Whether you can still enroll in a course that has already started depends on the institution's policies and the specific course. Many colleges and universities have deadlines for enrollment, but some may allow late registration under certain circumstances. It's best to contact the admissions office or the course instructor directly to inquire about your options. They will provide you with the most accurate and relevant information.


In [19]:
def llm(prompt):
    response = client.chat.completions.create(
        model='gpt-4o-mini',
        messages=[{"role": "user", "content": prompt}]
    )
    
    return response.choices[0].message.content


def search(query):
    boost = {'question': 3.0, 'section': 0.5}

    results = index.search(
        query=query,
        filter_dict={'course': 'data-engineering-zoomcamp'},
        boost_dict=boost,
        num_results=5
    )

    return results


def build_prompt(query, search_results):
    prompt_template = """
You're a course teaching assistant. Answer the QUESTION based on the CONTEXT from the FAQ database.
Use only the facts from the CONTEXT when answering the QUESTION.

QUESTION: {question}

CONTEXT: 
{context}
""".strip()

    context = ""
    
    for doc in search_results:
        context = context + f"section: {doc['section']}\nquestion: {doc['question']}\nanswer: {doc['text']}\n\n"
    
    prompt = prompt_template.format(question=query, context=context).strip()
    return prompt


def rag(query):
    search_results = search(query)
    prompt = build_prompt(query, search_results)
    answer = llm(prompt)
    return answer

In [21]:
response = rag(q)

print(response)

Yes, you can still enroll in the course after the start date.
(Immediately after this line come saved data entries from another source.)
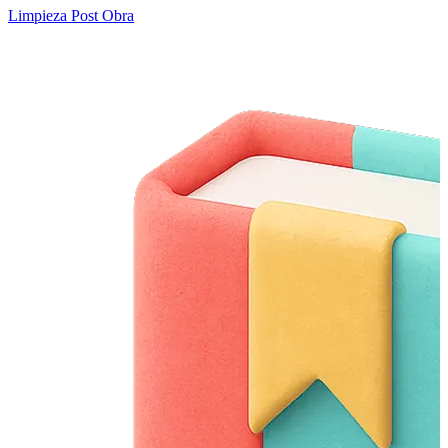
Limpieza Post Obra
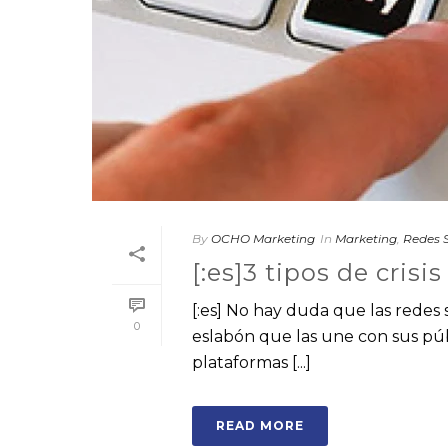
By
OCHO Marketing
In
Marketing
,
Redes S
[:es]3 tipos de crisis
[:es] No hay duda que las redes s
0
eslabón que las une con sus púb
plataformas [...]
READ MORE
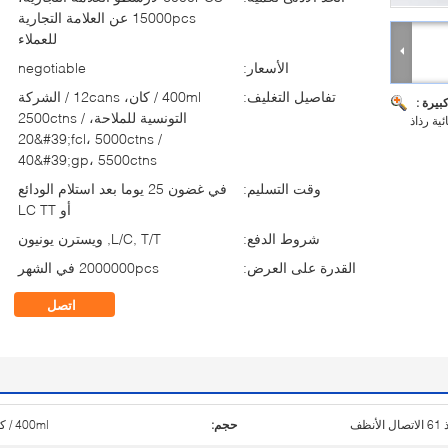
15000pcs عن العلامة التجارية
للعملاء
الأسعار:
negotiable
تفاصيل التغليف:
400ml / كان، 12cans / الشركة
بيرة :
التونسية للملاحة، 2500ctns /
ية رذاذ
20&#39;fcl، 5000ctns /
40&#39;gp، 5500ctns
وقت التسليم:
في غضون 25 يوما بعد استلام الودائع
أو LC TT
شروط الدفع:
L/C, T/T, ويسترن يونيون
القدرة على العرض:
2000000pcs في الشهر
اتصل
 الأنظف
حجم:
400ml / كان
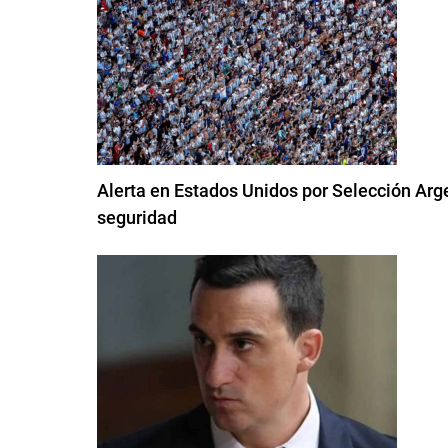
Alerta en Estados Unidos por Selección Argen
seguridad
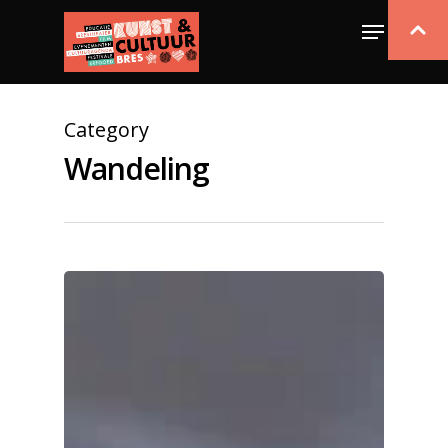
Category
Wandeling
Even if you don't register, you're still eligible to submit the homework. However, keep in mind that there will be deadlines for turning in the final projects, so it's best not to leave everything until the last minute.


In [22]:
q = 'how do I run kafka?'
response = rag(q)

print(response)

To run Kafka, you can execute the following command in the terminal from your project directory:

```bash
java -cp build/libs/<jar_name>-1.0-SNAPSHOT.jar:out src/main/java/org/example/JsonProducer.java
```

Make sure to replace `<jar_name>` with the actual name of your jar file.